[DATA UNDER STUDY Boundary: Start]
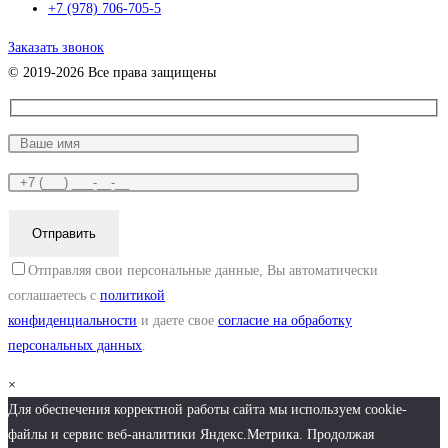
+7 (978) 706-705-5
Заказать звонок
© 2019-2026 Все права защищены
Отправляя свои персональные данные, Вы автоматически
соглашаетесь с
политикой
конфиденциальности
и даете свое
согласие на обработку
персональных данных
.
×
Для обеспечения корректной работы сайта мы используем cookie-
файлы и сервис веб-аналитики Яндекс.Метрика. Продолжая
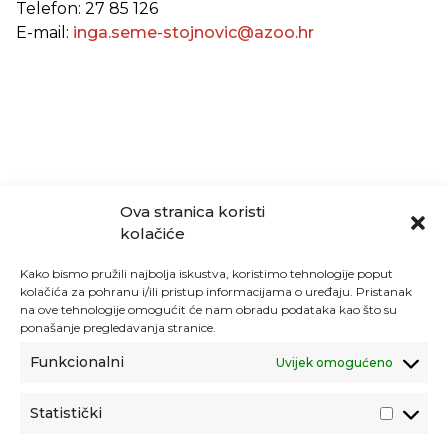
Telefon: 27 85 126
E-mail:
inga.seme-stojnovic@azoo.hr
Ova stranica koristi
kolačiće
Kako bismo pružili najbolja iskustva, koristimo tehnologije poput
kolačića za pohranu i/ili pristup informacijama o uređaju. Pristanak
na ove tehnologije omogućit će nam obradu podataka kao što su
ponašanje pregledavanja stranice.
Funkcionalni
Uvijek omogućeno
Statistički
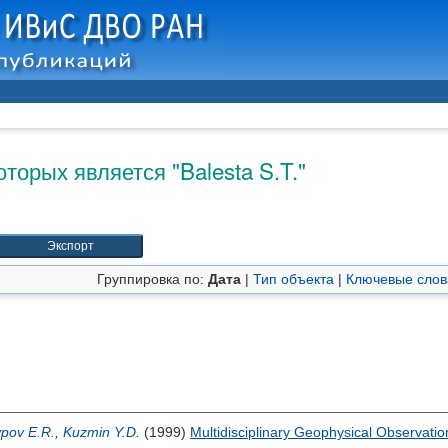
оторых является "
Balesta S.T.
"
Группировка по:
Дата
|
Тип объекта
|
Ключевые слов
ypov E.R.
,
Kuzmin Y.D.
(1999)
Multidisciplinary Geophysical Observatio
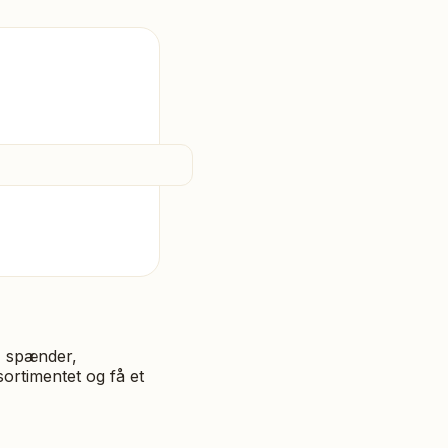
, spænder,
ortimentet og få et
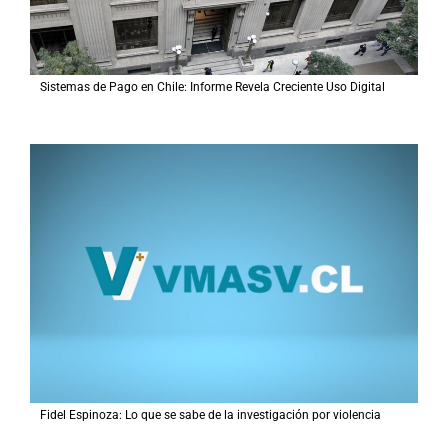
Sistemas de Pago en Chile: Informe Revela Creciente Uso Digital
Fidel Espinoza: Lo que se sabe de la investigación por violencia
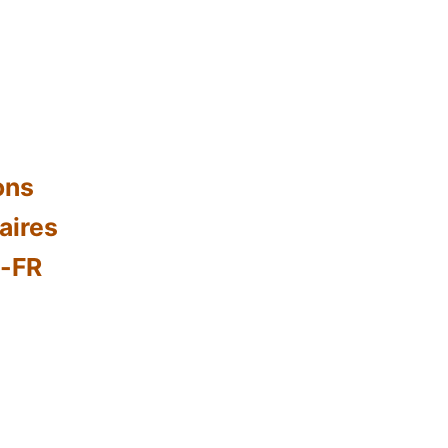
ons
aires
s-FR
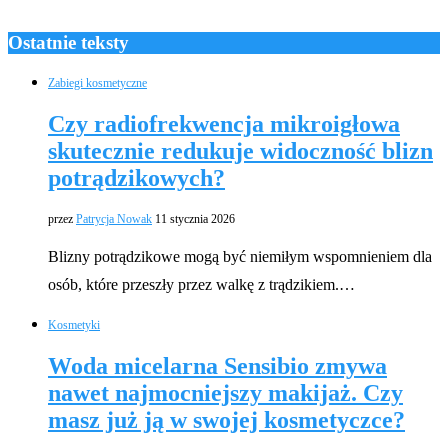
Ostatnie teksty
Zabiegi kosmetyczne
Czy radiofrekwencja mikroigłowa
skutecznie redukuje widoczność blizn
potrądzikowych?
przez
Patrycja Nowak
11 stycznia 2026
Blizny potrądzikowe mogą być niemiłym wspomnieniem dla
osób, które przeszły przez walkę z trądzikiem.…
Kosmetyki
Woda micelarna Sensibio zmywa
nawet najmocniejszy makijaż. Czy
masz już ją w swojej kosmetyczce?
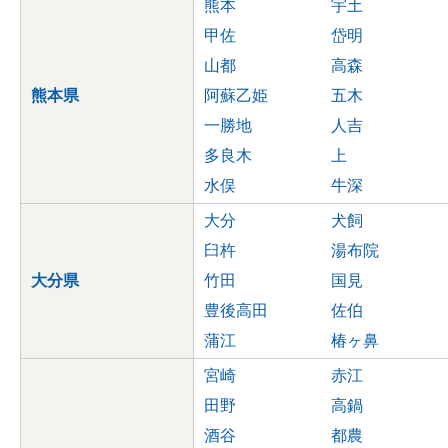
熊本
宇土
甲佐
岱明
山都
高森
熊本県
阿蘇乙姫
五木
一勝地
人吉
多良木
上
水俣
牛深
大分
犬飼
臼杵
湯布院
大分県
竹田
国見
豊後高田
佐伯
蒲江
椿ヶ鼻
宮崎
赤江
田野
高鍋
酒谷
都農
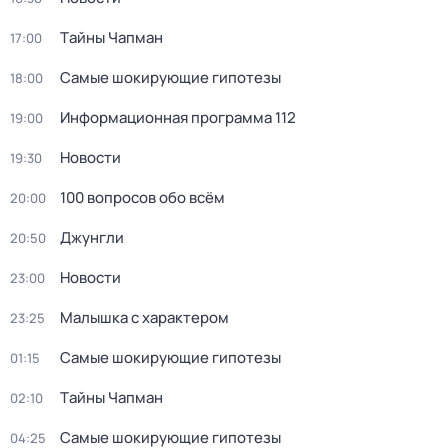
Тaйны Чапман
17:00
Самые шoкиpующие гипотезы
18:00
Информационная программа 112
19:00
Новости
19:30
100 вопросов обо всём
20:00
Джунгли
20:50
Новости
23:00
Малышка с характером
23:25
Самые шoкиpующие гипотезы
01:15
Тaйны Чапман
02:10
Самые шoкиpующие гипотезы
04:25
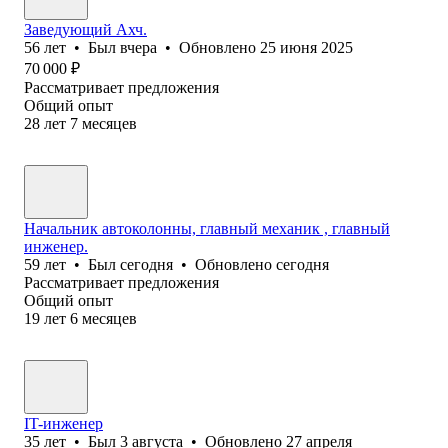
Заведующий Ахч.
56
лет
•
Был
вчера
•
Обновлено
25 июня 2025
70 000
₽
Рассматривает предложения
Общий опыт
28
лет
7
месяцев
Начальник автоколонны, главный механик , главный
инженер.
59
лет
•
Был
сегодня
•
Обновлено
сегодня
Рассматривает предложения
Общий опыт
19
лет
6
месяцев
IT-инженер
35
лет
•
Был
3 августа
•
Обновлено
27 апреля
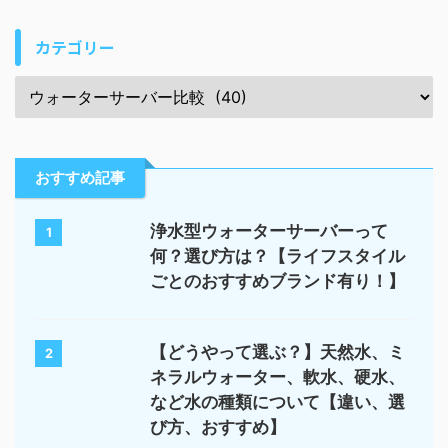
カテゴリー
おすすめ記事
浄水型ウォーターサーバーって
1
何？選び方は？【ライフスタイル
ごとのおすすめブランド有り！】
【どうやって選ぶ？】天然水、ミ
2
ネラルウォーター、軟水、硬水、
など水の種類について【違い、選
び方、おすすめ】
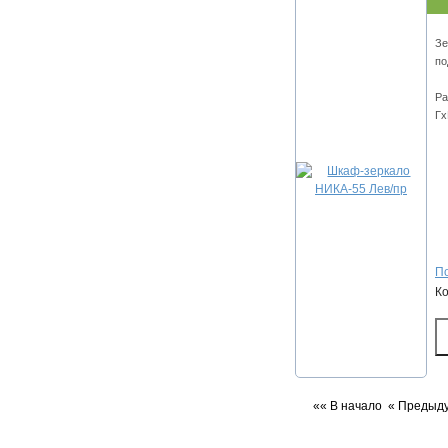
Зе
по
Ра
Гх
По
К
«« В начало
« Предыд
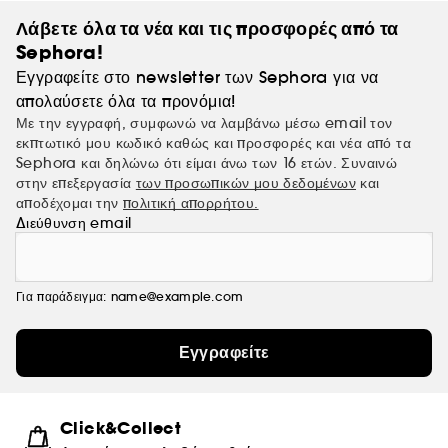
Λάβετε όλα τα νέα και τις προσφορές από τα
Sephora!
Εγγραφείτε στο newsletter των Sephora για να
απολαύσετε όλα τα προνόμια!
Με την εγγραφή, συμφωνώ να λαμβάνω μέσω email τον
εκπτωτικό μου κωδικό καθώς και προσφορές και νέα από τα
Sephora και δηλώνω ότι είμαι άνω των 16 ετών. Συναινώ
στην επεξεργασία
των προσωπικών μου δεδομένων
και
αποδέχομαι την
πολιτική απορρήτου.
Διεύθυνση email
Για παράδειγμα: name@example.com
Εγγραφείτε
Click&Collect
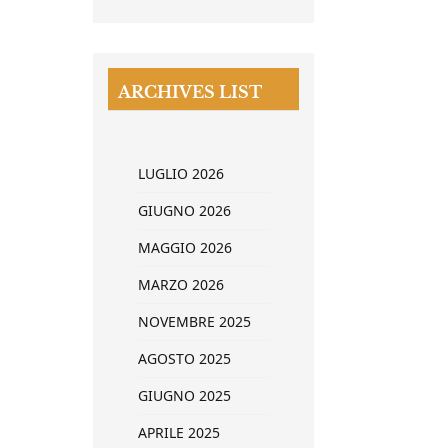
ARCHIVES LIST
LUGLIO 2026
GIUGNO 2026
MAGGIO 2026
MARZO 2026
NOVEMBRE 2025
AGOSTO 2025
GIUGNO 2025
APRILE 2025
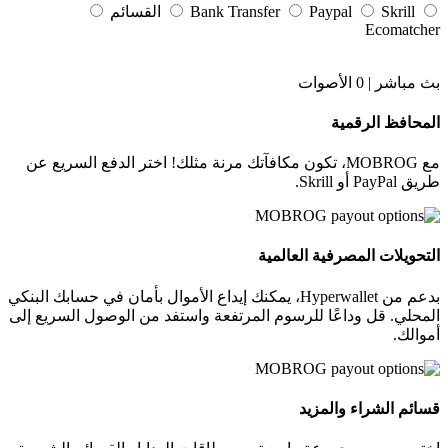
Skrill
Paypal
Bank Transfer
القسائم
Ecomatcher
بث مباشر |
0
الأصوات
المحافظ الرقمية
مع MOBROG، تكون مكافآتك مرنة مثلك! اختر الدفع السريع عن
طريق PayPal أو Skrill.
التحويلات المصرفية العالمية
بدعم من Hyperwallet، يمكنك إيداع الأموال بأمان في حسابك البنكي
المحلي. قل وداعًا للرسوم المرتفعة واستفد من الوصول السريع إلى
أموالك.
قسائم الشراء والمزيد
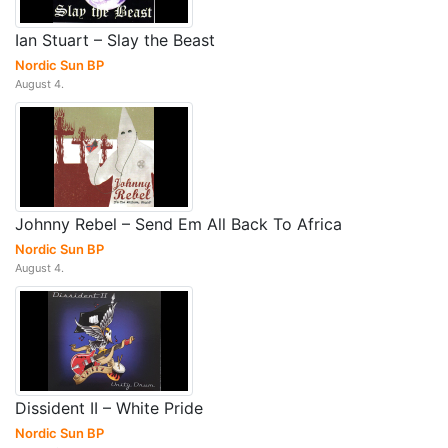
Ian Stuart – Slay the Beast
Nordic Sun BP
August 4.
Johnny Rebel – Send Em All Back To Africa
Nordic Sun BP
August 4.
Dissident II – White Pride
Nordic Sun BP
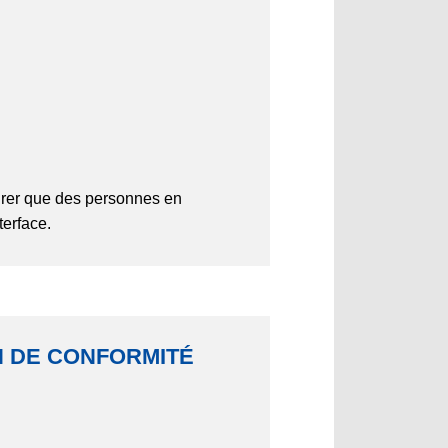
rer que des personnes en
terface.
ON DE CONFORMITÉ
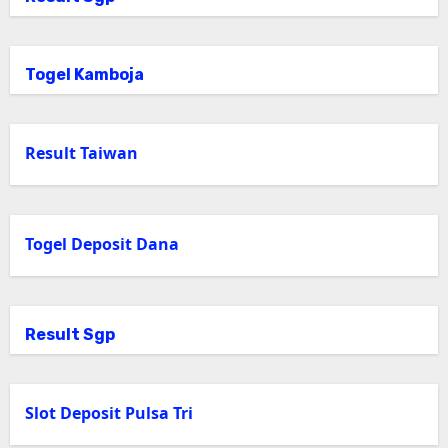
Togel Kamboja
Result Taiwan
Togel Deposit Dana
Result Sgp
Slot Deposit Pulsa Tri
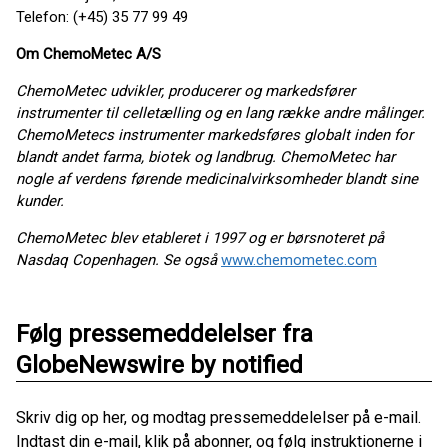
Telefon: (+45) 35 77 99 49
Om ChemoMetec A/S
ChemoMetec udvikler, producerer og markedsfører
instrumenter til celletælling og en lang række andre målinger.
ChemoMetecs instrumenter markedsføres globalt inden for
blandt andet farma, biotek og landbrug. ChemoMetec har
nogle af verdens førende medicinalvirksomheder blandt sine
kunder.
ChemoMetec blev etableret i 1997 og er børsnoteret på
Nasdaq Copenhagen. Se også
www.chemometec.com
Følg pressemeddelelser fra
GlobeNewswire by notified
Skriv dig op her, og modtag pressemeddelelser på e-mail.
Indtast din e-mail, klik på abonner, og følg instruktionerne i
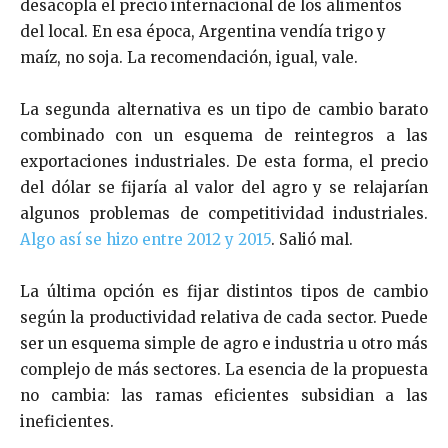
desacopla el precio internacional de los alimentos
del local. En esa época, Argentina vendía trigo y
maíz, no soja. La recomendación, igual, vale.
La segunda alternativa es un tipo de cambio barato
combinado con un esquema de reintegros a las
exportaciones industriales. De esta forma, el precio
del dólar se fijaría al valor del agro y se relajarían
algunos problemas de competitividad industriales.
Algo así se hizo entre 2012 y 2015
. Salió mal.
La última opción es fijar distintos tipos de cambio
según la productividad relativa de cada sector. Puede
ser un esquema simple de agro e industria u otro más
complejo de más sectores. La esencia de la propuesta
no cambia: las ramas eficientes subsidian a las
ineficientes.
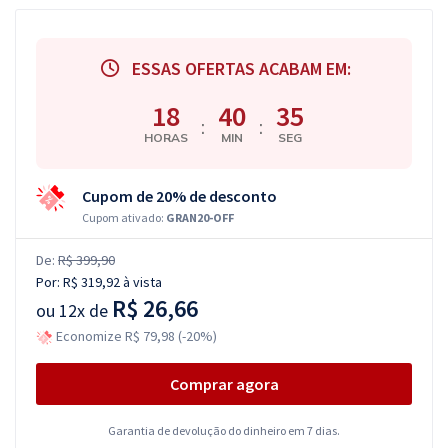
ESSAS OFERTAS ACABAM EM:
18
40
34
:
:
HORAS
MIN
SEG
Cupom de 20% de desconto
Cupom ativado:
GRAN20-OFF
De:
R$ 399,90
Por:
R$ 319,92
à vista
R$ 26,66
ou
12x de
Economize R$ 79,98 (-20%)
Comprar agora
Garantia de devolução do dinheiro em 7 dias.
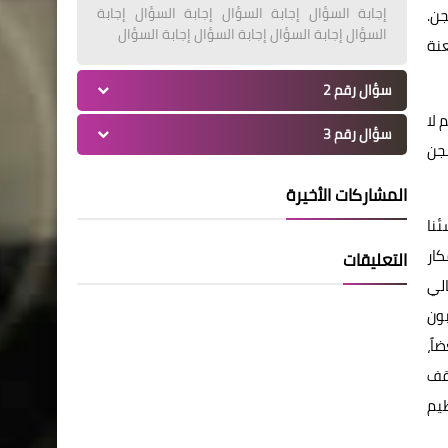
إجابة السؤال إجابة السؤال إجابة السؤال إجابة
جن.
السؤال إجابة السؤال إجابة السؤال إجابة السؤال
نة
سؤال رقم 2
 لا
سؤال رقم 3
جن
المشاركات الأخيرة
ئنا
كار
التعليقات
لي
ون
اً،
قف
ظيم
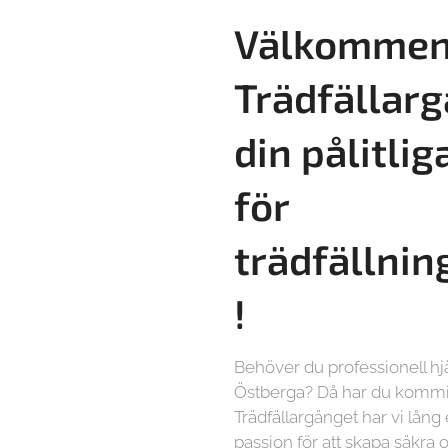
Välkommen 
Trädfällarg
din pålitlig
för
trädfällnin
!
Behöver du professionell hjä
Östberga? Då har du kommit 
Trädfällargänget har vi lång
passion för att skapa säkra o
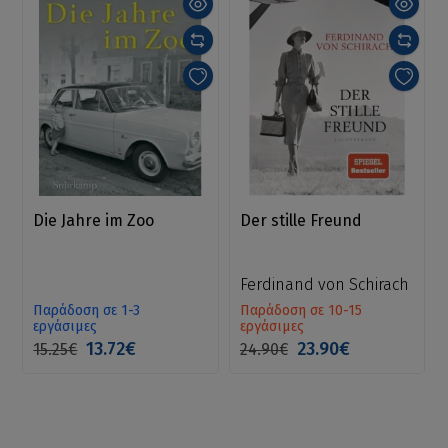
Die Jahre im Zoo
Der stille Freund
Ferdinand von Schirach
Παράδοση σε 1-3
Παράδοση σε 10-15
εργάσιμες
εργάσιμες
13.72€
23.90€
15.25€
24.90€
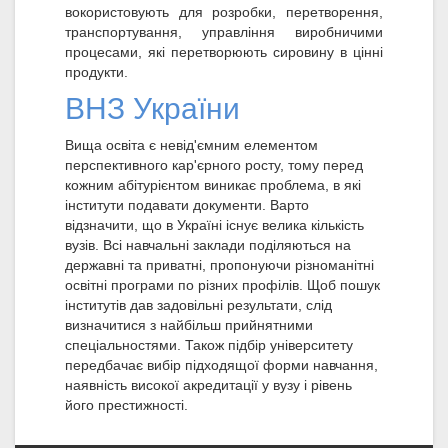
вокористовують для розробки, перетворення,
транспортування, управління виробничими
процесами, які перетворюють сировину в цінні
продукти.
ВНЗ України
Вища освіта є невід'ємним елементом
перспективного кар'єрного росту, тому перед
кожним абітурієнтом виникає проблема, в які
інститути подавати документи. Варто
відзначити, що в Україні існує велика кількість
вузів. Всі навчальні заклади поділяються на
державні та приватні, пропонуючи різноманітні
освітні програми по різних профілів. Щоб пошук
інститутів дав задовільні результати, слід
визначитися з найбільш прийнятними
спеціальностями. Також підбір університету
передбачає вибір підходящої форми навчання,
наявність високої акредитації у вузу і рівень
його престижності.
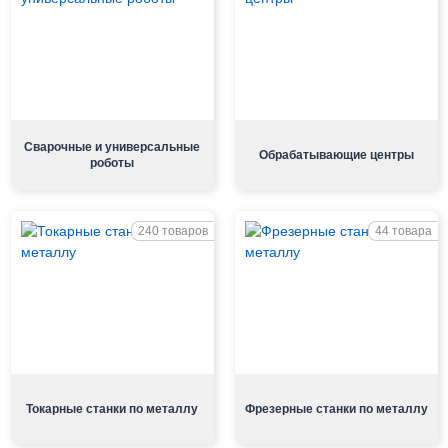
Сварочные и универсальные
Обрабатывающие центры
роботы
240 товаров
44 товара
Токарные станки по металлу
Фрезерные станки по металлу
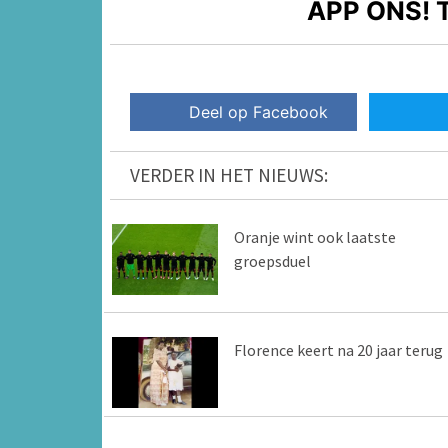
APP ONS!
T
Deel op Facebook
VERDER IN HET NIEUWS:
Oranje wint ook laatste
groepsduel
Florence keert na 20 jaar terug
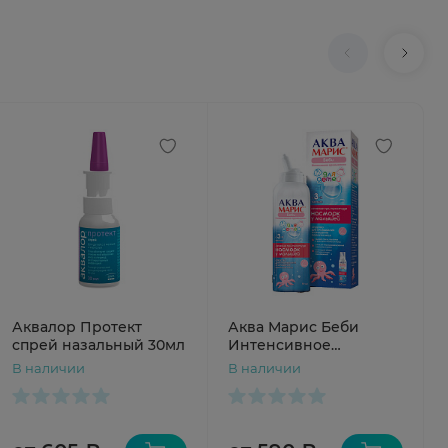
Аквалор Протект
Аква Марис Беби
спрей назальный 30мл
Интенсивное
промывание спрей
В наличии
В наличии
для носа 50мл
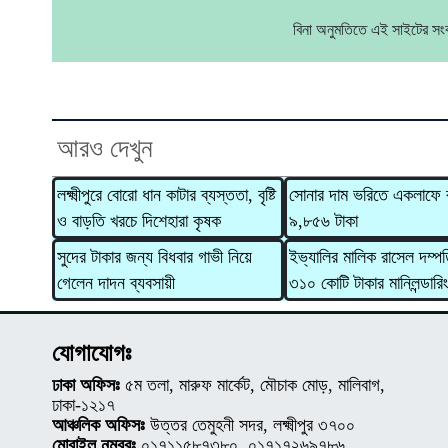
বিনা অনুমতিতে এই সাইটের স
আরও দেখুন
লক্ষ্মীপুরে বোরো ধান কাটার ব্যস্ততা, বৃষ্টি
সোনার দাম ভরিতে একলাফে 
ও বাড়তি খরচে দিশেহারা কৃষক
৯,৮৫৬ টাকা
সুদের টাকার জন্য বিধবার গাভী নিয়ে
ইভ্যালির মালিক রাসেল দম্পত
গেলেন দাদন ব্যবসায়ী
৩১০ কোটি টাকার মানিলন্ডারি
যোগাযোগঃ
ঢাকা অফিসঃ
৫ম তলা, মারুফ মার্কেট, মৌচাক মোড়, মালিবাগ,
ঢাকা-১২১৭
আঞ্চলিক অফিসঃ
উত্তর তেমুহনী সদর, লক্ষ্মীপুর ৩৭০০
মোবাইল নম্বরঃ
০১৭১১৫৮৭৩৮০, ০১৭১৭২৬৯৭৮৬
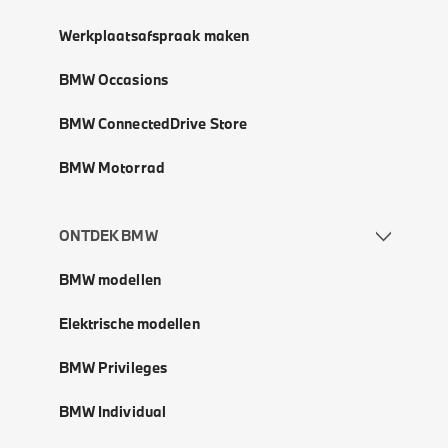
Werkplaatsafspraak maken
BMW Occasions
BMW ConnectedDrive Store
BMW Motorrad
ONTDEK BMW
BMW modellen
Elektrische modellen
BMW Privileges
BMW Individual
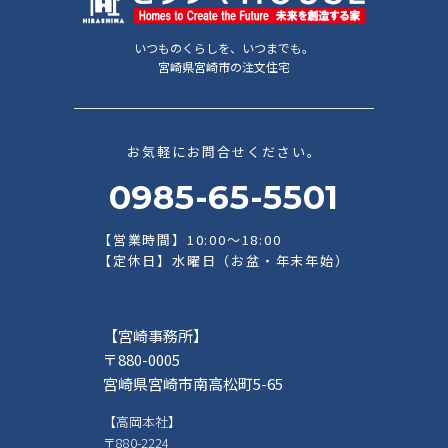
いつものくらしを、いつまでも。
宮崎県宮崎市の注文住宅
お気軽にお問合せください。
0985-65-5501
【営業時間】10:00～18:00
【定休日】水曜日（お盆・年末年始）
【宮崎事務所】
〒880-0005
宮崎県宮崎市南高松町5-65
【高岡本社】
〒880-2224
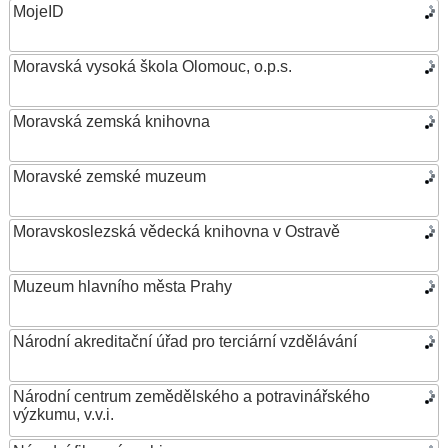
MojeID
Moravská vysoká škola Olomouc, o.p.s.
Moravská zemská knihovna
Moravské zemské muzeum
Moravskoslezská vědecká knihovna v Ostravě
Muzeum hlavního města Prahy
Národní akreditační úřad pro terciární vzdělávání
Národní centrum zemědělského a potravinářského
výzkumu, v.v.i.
[DATA UNDER STUDY Boundary: End]
What is needed is an exact copy of the lines above, from the one holding "Trädfällargänget har vi lång" down to the one holding "інститути подавати документи. Варто", with those two included and the pictures left out.

Trädfällargänget har vi lång
passion för att skapa säkra o
Die Jahre im Zoo
Der stille Freund
Ferdinand von Schirach
Παράδοση σε 1-3
Παράδοση σε 10-15
εργάσιμες
εργάσιμες
13.72€
23.90€
15.25€
24.90€
вокористовують для розробки, перетворення,
транспортування, управління виробничими
процесами, які перетворюють сировину в цінні
продукти.
ВНЗ України
Вища освіта є невід'ємним елементом
перспективного кар'єрного росту, тому перед
кожним абітурієнтом виникає проблема, в які
інститути подавати документи. Варто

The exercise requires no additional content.